E. tinha bonecas, o favorito sendo um “Feijãozinho” da Estrela que ela chamava de André e para quem minha mãe, a pedidos, costurava roupinhas. Rezava a lenda que E. tinha sofrido um aborto natural durante o seu breve casamento (eu lembro que fui à festa, mas eles se separaram pouco tempo depois) e nunca se recuperou da tristeza por ter perdido o bebê. Diziam também que ela “não teria outra chance”, já que o casamento na verdade havia terminado por ela ser lésbica. Isso eu jamais saberei – apesar de ela não usar roupas consideradas “femininas” e ter uma amizade próxima com uma colega de trabalho chamada R.. O que sei é que depois de algum tempo minha mãe me proibiu de ir à casa dela. As mães de algumas outras crianças também vetaram as visitas. O que certamente a deixou muito triste. E a nós também, já que ela nunca fez nada de mal – nada além de miojo com salsicha, deixar que brincássemos com as suas coisas e conversar conosco como se não fôssemos imbecis. Saudades do quarto escuro com pedaços de tijolo aparente onde o reboco tinha caído, do André sentadinho na cama junto das outras bonecas e bichos de pelúcia e dos copos de plástico com refresco colorido em pó. Me pergunto por onde ela anda, se teve filhos, se ainda é amiga da R., se está feliz. Sempre que penso em Santa Teresa (e eu penso em Santa Teresa mais do que gostaria) ela é uma das pessoas de quem me lembro.

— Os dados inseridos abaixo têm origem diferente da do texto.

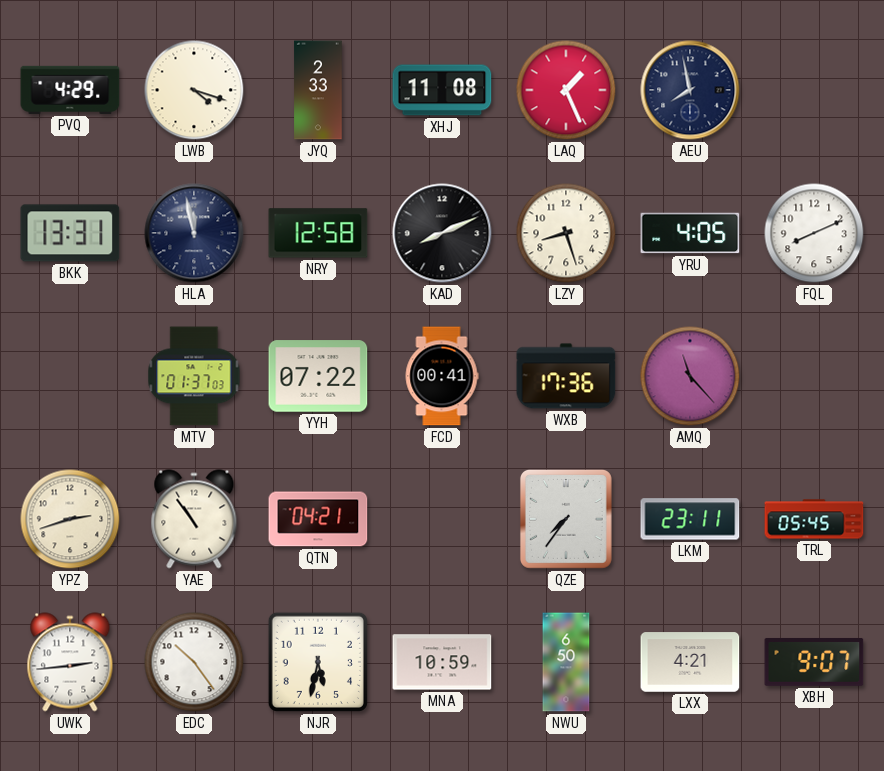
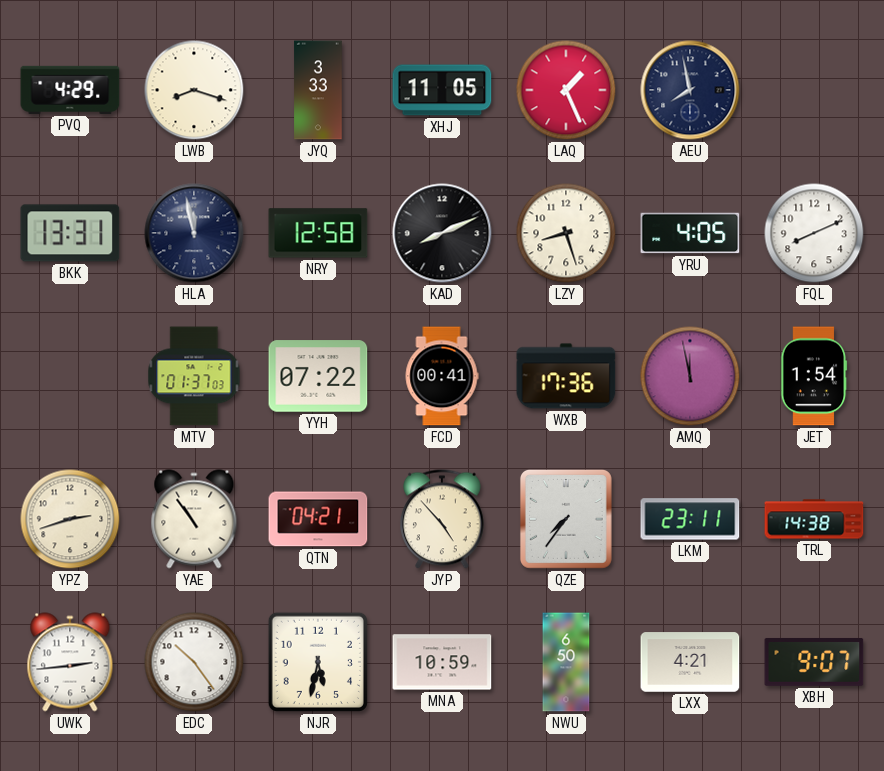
LWB: 4:18 -> 8:18
JYQ: 2:33 -> 3:33
XHJ: 11:08 -> 11:05
AMQ: 11:23 -> 11:58
JET: none -> 1:54
JYP: none -> 4:53
TRL: 05:45 -> 14:38
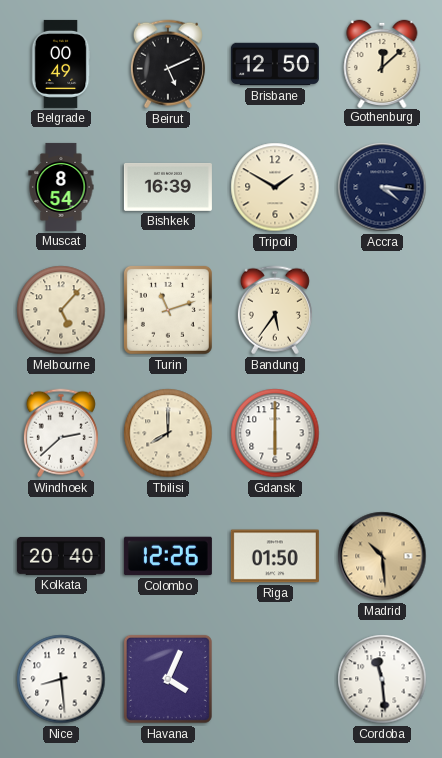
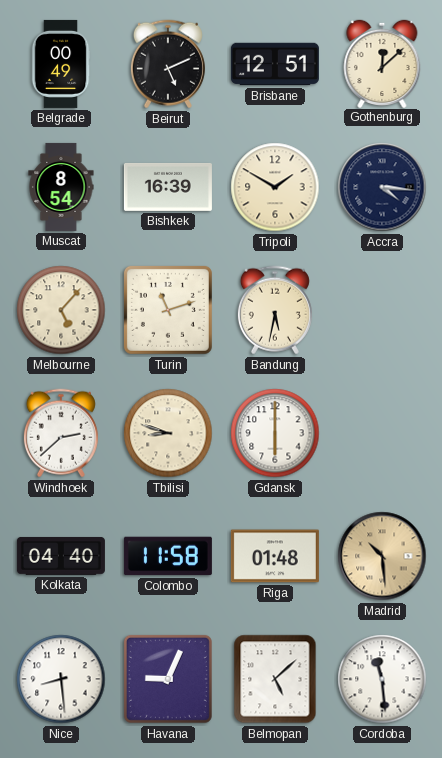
Brisbane: 12:50 -> 12:51
Bandung: 5:36 -> 5:32
Tbilisi: 8:00 -> 8:48
Kolkata: 20:40 -> 04:40
Colombo: 12:26 -> 11:58
Riga: 01:50 -> 01:48
Havana: 4:04 -> 9:04
Belmopan: none -> 5:08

Revendo essas imagens eu percebo o quanto fotografava mal. Não que tenha melhorado muito, mas agora eu pelo menos considero detalhes como composição e exposição antes de clicar. Onze anos atrás a idéia não era “fazer bonito” porque eu não pretendia expôr nada – nem em galerias, nem no instagram. Nem mesmo num blog, apesar de já ter alguns. Eu só queria mesmo poder registrar o momento e dar um jeito de trazê-lo comigo num lugar além da memória, já que a minha nunca foi boa. Onze anos atrás levar histórias na lembrança bastava. Mas hoje nessa curiosa vida 2.0 hipercompartilhada eu estou aqui, jogando essas bobagens e fotos ruins ao vento como se elas tivessem valor para mais alguém.
Às vezes eu me pergunto o que foi que mudou mas logo tiro a pergunta da cabeça, evitando atinar acidentalmente com uma resposta que eu não queira ouvir.